Was die Interdisziplinarität betrifft, so ist sie, um eine ganze Gesellschaftsform und ihre Geschichte erfassen zu können, schlichte Notwendigkeit. Die Fragmentierung des Wissens, die wesentlich durch die Zerteilung in die herkömmlichen Disziplinen zustande kommt und größere Zusammenhänge unsichtbar macht, wird auf diese Weise aufgehoben. Im Gegensatz zu diesen Disziplinen kommt es nicht auf noch mehr Spezialistentum an, sondern auf das Erkennen und Integrieren von gesellschaftlichen und geschichtlichen Zusammenhängen. Das erste Kapitel dieses Buches, die kritische Forschungsgeschichte zum Thema Matriarchat, zeigt deutlich, welche verschiedenen Forschungszweige dafür relevant sind, um dem Thema gerecht zu werden.
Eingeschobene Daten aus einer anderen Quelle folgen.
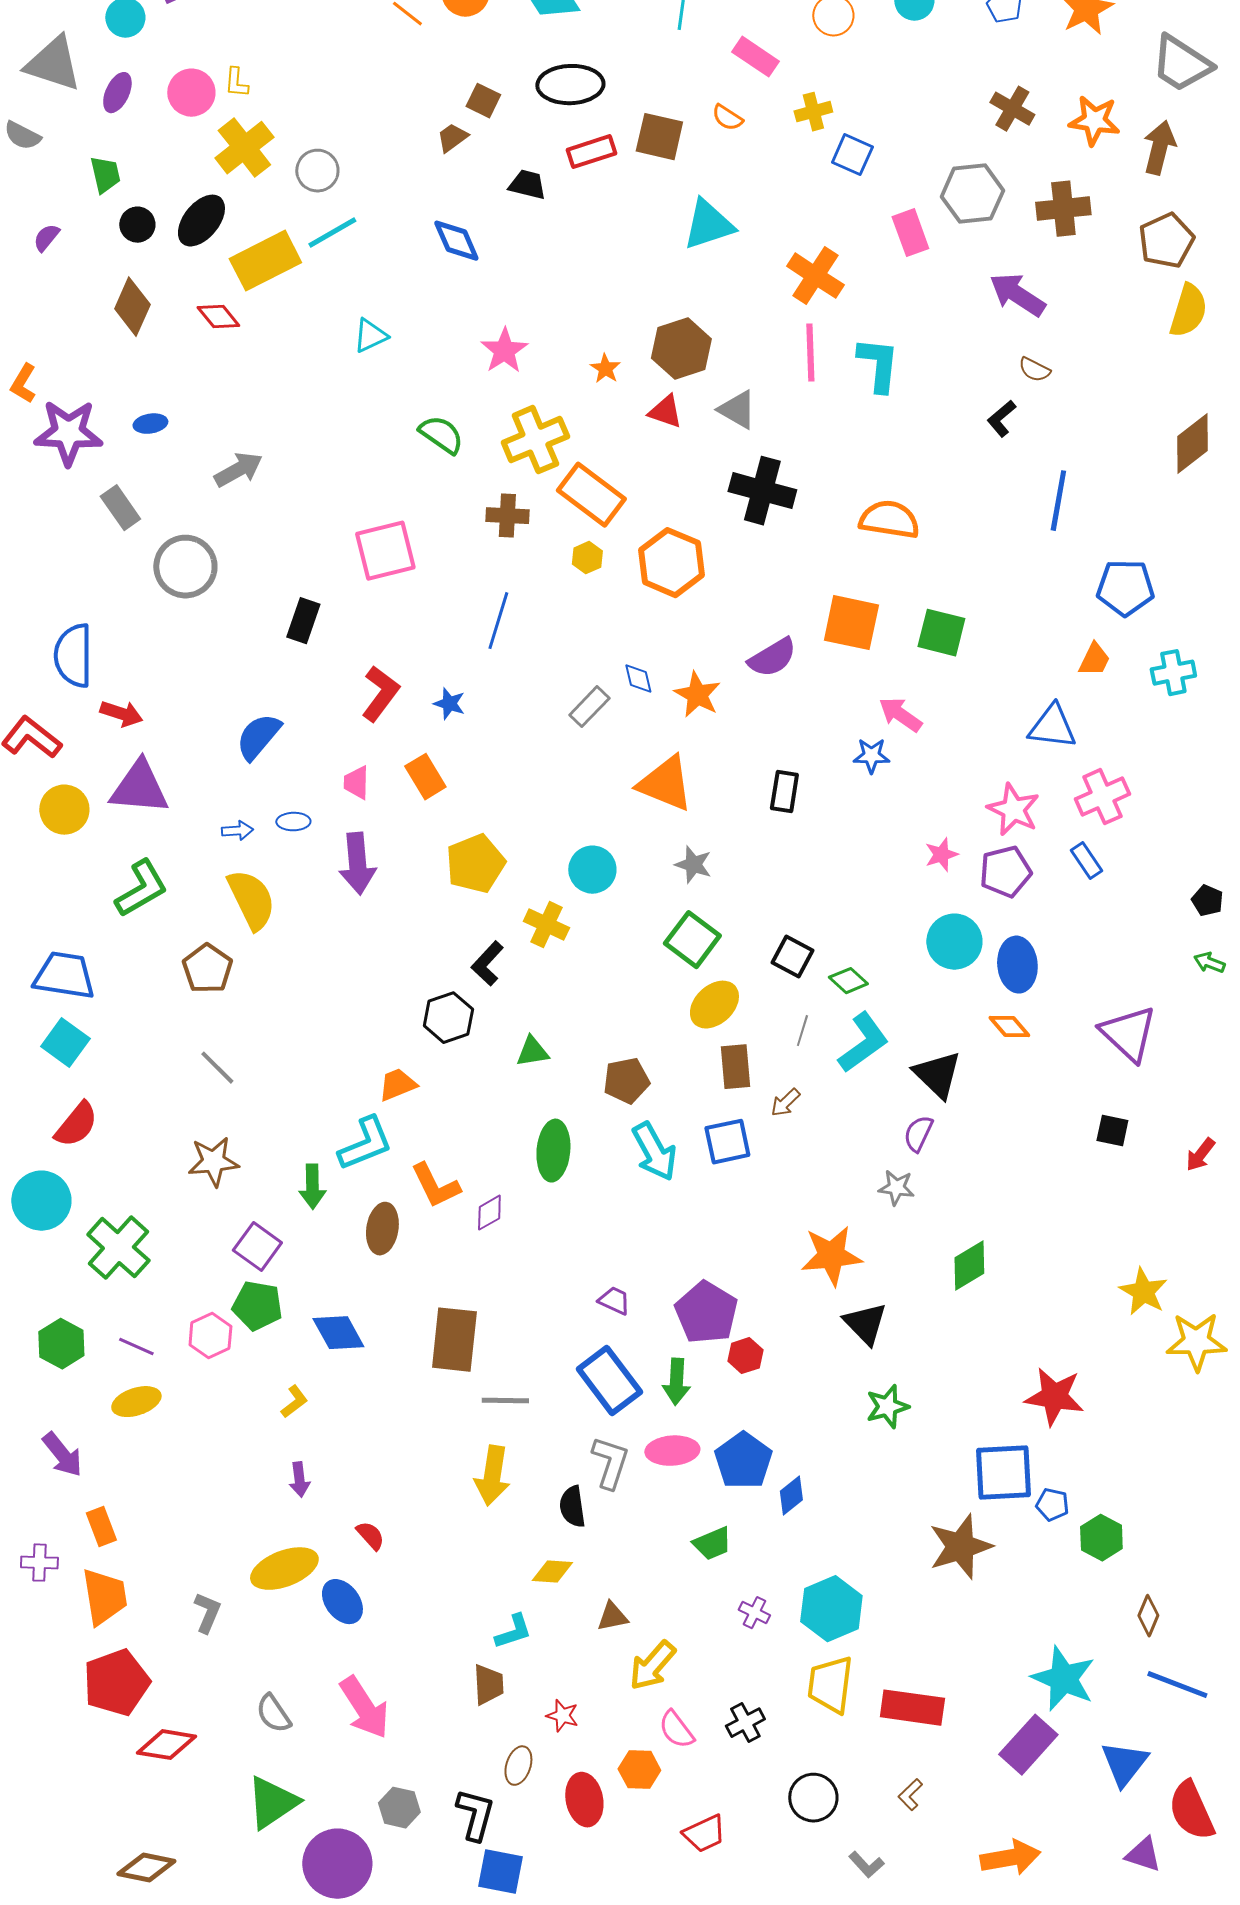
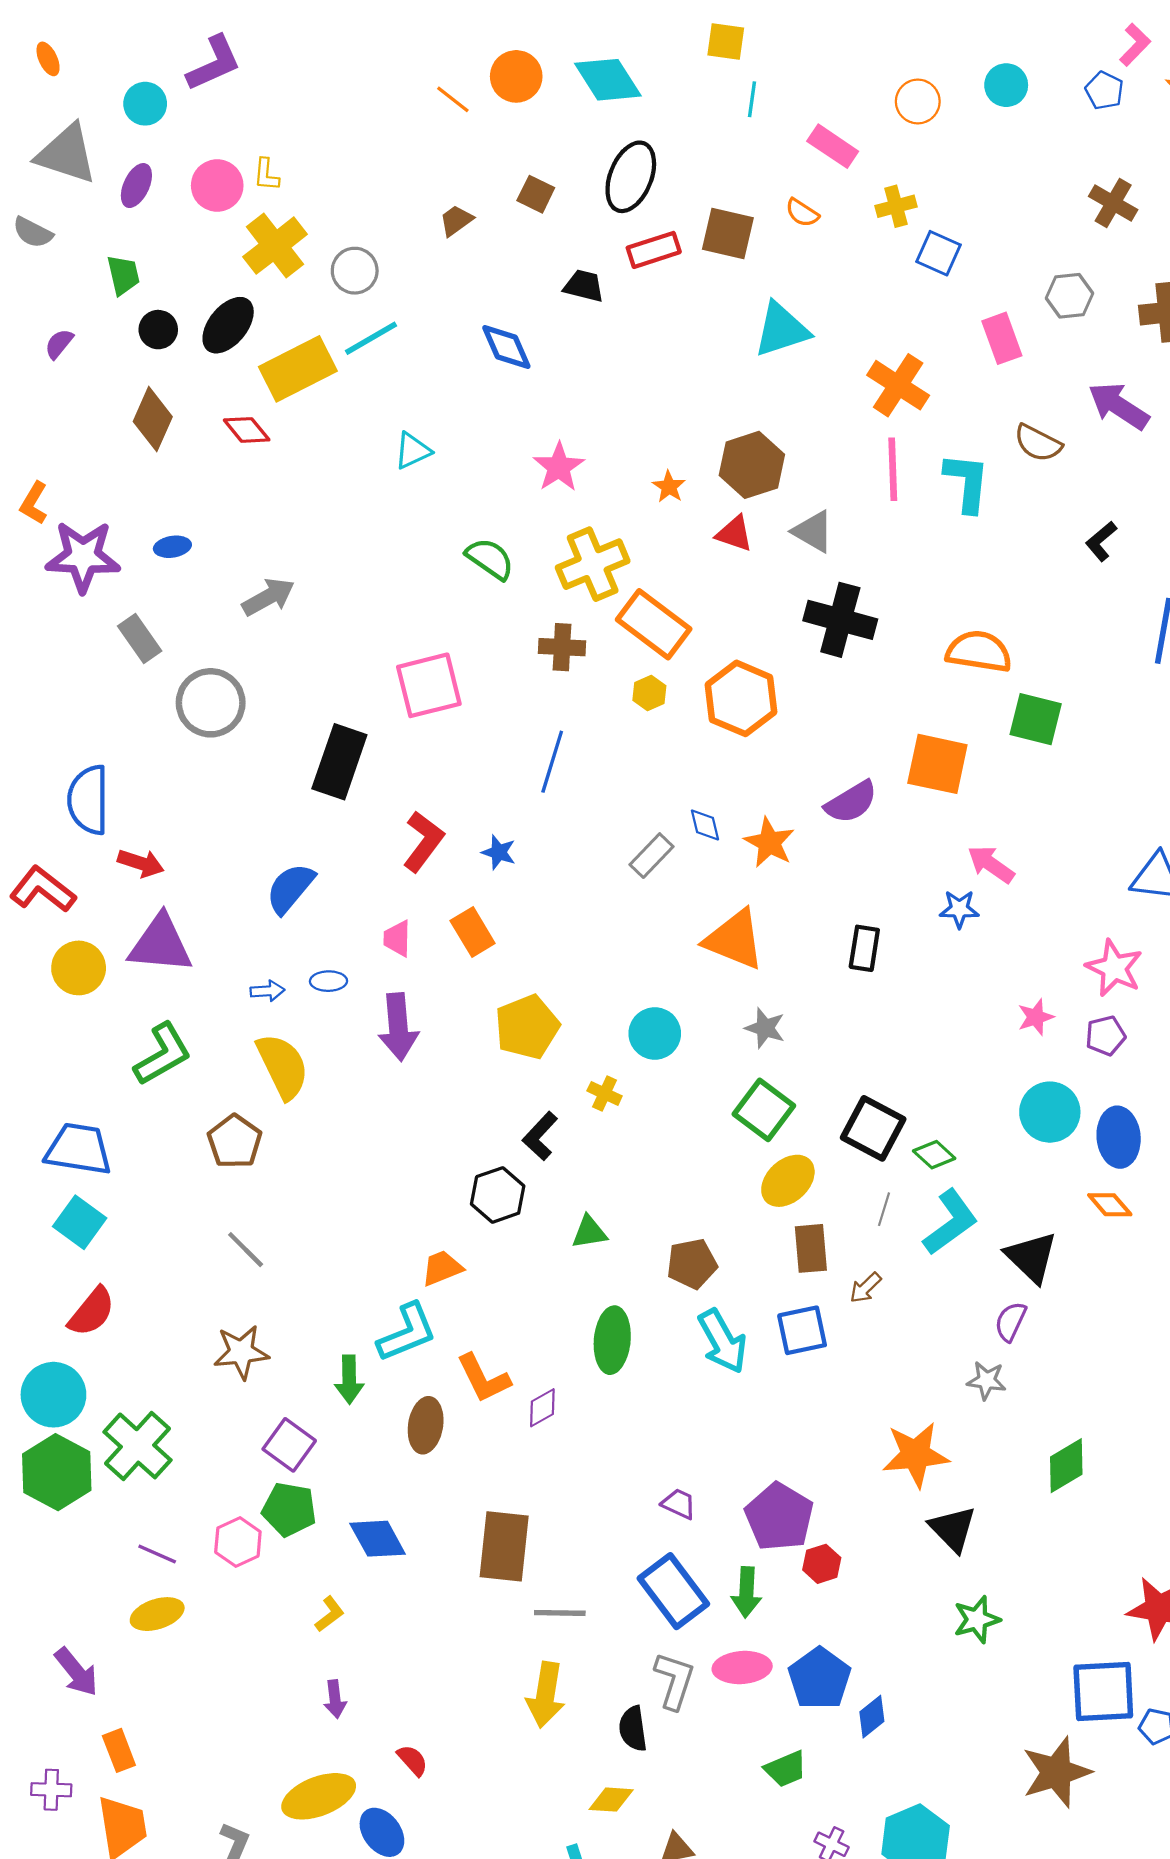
black ellipse: (570, 85) -> (631, 177), turned -66
brown trapezoid: (452, 138) -> (456, 220), moved
gray hexagon: (972, 194) -> (1069, 296), size x0.7
brown semicircle: (1034, 370) -> (1038, 443), moved, size x1.4
black rectangle: (303, 621) -> (339, 762), size x1.5
green square: (941, 633) -> (1036, 719), moved
purple pentagon: (1005, 872) -> (1105, 1036), size x0.7
yellow cross: (546, 925) -> (605, 1093), size x0.7
black square: (792, 957) -> (873, 1128), size x1.4
green hexagon: (61, 1344) -> (57, 1472), moved, size x1.4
Die hier notwendige Interdisziplinarität umfasst nicht weniger als sämtliche Sozial- und Kulturwissenschaften, und gelegentlich braucht es auch Resultate aus einzelnen Naturwissenschaften.

Um jedoch zu wissenschaftlichen Erkenntnissen zu kommen, muss die Beliebigkeit von Eklektizismus, der sich wahllos überall bedient, vermieden werden. Denn das würde nur wieder eine andere Art von Fragmentierung mit sich bringen. Es ist deshalb erforderlich, die relevanten Forschungszweige für die Entwicklung der Theorie systematisch aufeinander zu beziehen, was eine systematische Interdisziplinarität ergibt. Dabei wird diese Anordnung je nach theoretischem Schwerpunkt unterschiedlich ausfallen, ebenso wird sie für Einzelstudien im Rahmen der Theorie unterschiedlich sein. In jedem Fall braucht es aber die ausdrückliche Nennung der verwendeten Forschungszweige und eine logische Begründung für die jeweils gewählte Anordnung.
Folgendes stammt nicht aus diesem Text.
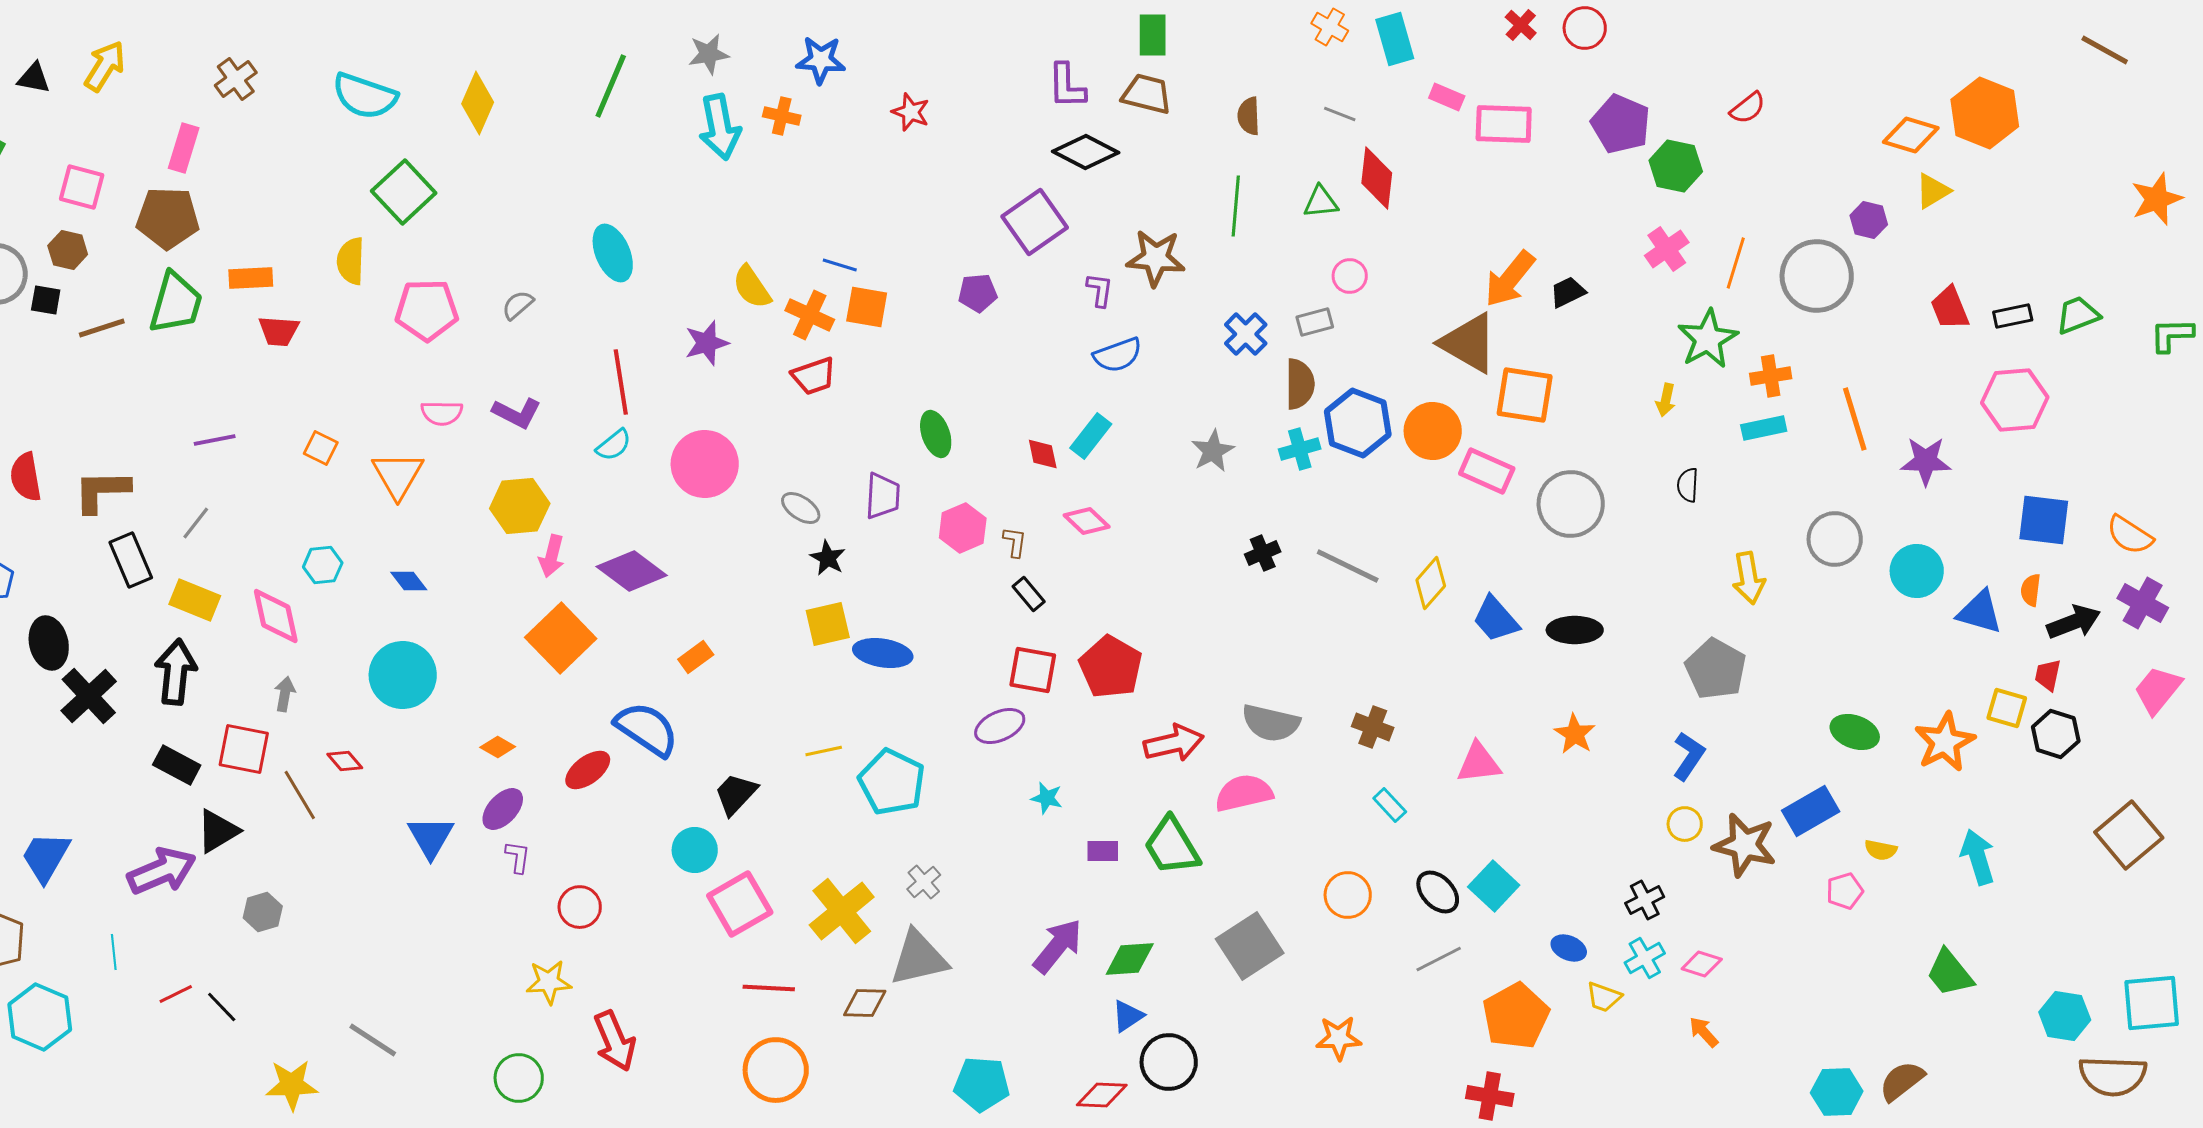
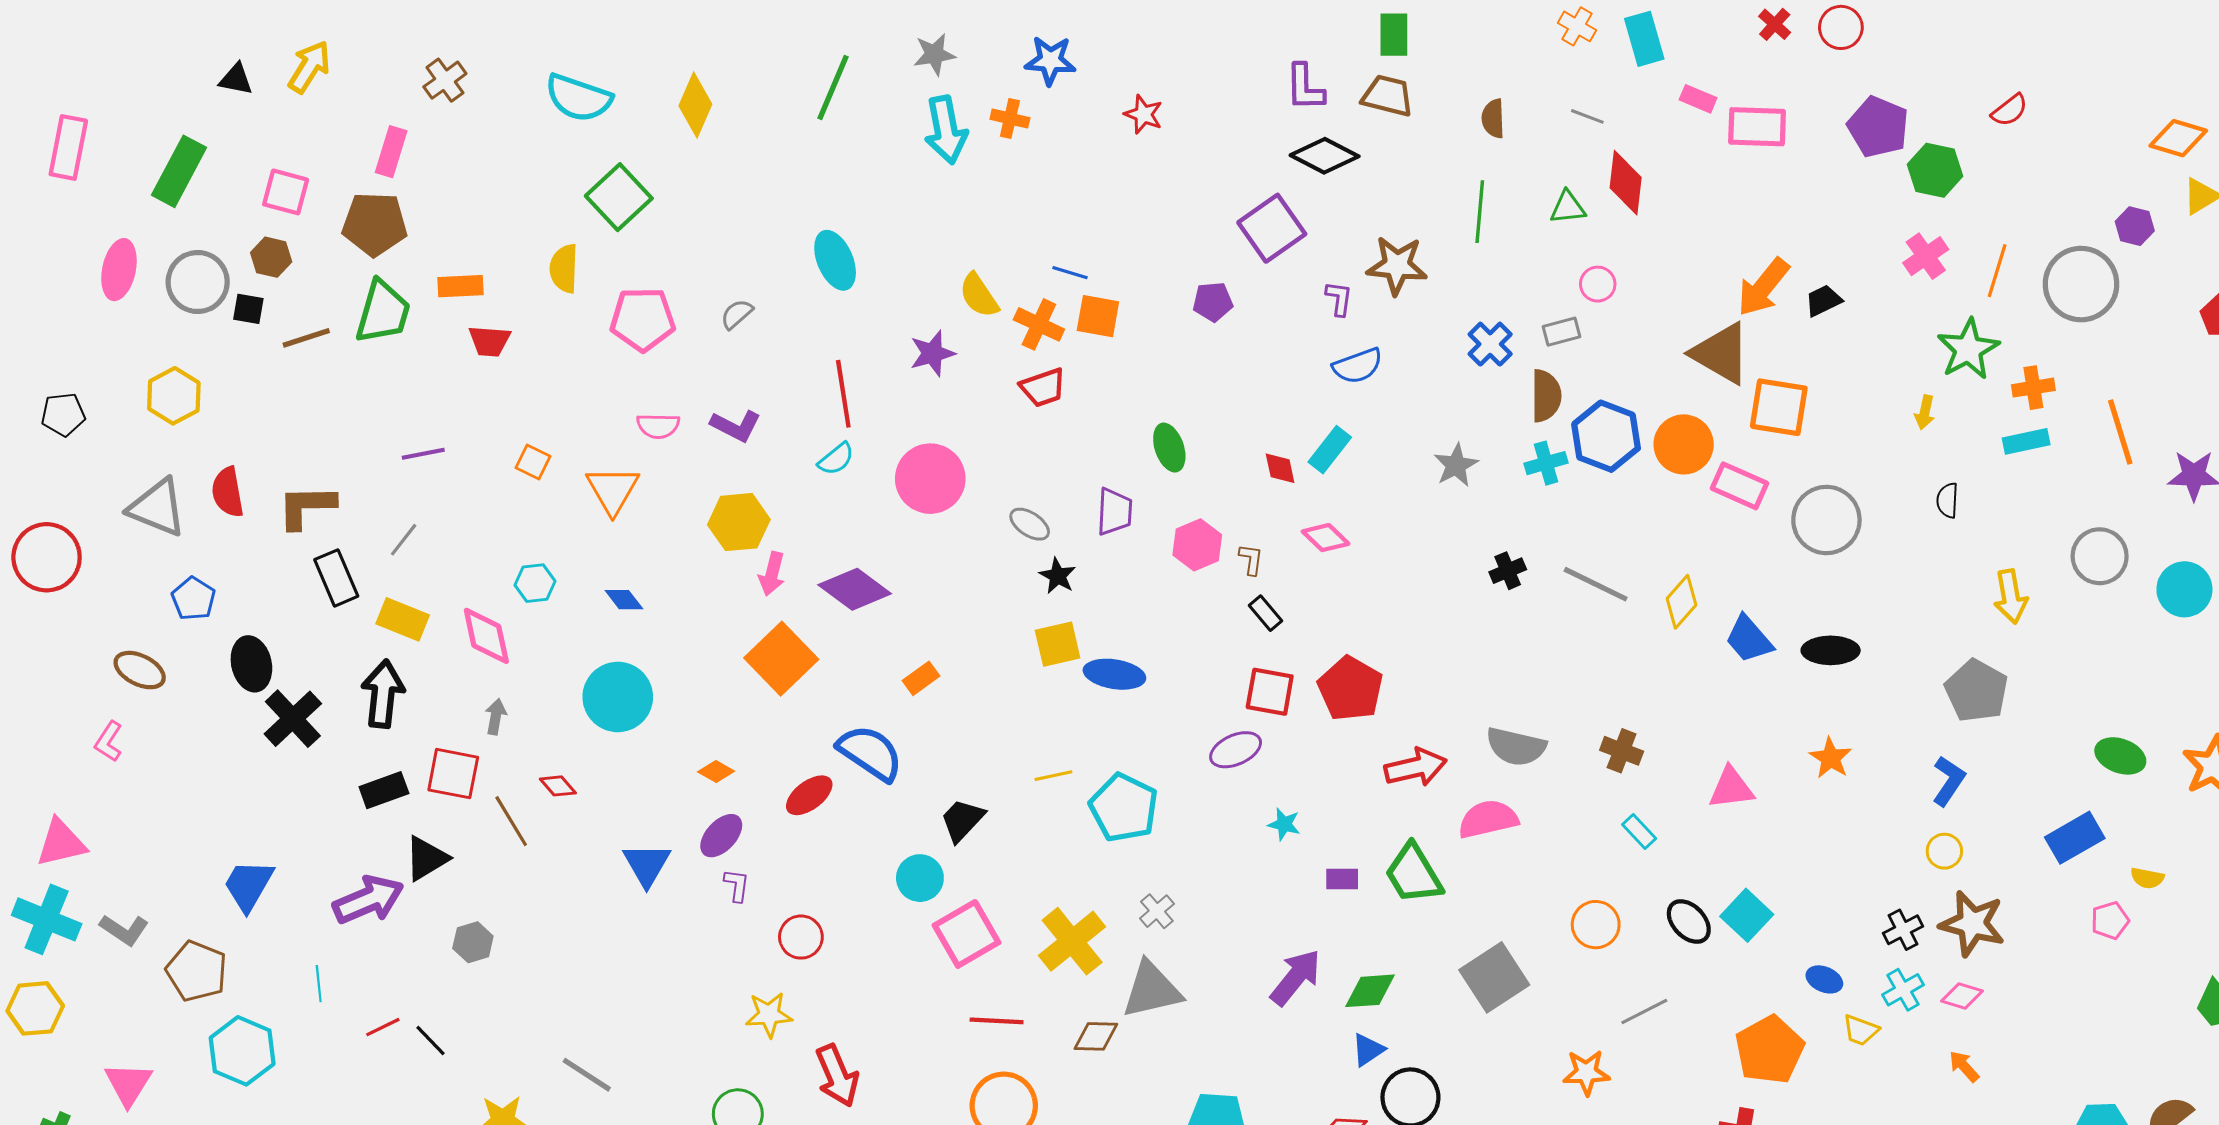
black rectangle: (177, 765) -> (384, 790), turned -48
brown star: (1745, 845) -> (1972, 924), moved
gray line: (1439, 959) -> (1644, 1012), moved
Die Ideologiekritik ist hier immer die Kritik patriarchaler Ideologie. Aber auch sie braucht eine Methode, um sich nicht selbst wieder in undurchschauter Ideologie zu verfangen. Eine solche Methode wurde 1978 von mir skizziert und 1988 ausgearbeitet.14 In ihr kommen ein Negativ-Verfahren und ein Positiv-Verfahren zur Anwendung. Im Negativ-Verfahren werden die typischen Vorurteile herausgefunden, die zum Thema Matriarchat in der Forschungsliteratur auf Schritt und Tritt zu sehen sind. Dafür ist die Interdisziplinarität von großem Vorteil, denn beim Vergleich von Forschermeinungen aus verschiedenen Disziplinen – aber auch schon in einer einzigen Disziplin – enthüllen sich die unvollständigen, einseitigen und verzerrten Darstellungen. Ich habe diese Vorurteile in einer Liste zusammengestellt, und es ist nützlich, sie im Auge zu behalten, um in der Forschung die Sache von der Ideologie trennen zu können.
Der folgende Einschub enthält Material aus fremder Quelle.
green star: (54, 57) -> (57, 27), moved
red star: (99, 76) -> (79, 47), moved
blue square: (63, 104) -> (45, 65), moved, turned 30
Diese typischen Vorurteile sind:

• erstens die Beurteilung des Geschlechterverhältnisses in matriarchalen Kulturen nach patriarchalen Mustern und Normen; diese sind die eigentlich ideologischen Vorurteile.

Aus diesen ergeben sich sachliche Vorurteile, die oft den eigenen Ergebnissen der Forscher widersprechen, woraus sich logische Widersprüche in der Argumentation ergeben. Zu dieser Gruppe gehört:

• zweitens die Leugnung der Existenz von Matriarchaten überhaupt oder ihrer Eigenstruktur und Eigenwertigkeit, die natürlich wegen der ersteren Vorurteile nicht erkannt werden kann.

Das erzeugt eine charakteristische Blindheit für die räumliche und zeitliche Ausdehnung der matriarchalen Gesellschaftsform, die durch folgende Vorteile verstärkt wird:

• drittens die Eingrenzung von Matriarchaten auf ferne, exotische Gegenden und auf geschichtlich diffuse Zwischenstufen, die als »primitiv« beurteilt werden. Frühe Patriarchate werden dagegen nicht als begrenzt angesehen, zum Teil sogar ohne Evidenz zeitlich vor matriarchale Kulturen gesetzt oder parallel gesetzt, wodurch letztere zur geschichtlichen Ausnahme gemacht werden.

Damit setzen die typische Verdrängung und Zerstückelung ein, die von matriarchalen Kulturen schließlich nur einzelne »Züge« übrig lassen, was ihre kulturelle Bedeutung leugnet. Das geschieht auf diese Weise:

• viertens die Leugnung der Priorität kultureller Leistungen oder das Zuschreiben dieser Leistungen an (fiktive) frühpatriarchale Epochen. Hinzu kommt die Leugnung, dass matriarchale Kulturen sich überhaupt zu Hochkulturen weiterentwickelt haben, wobei darunter Staats- und Reichsbildung nach patriarchalem Muster verstanden wird.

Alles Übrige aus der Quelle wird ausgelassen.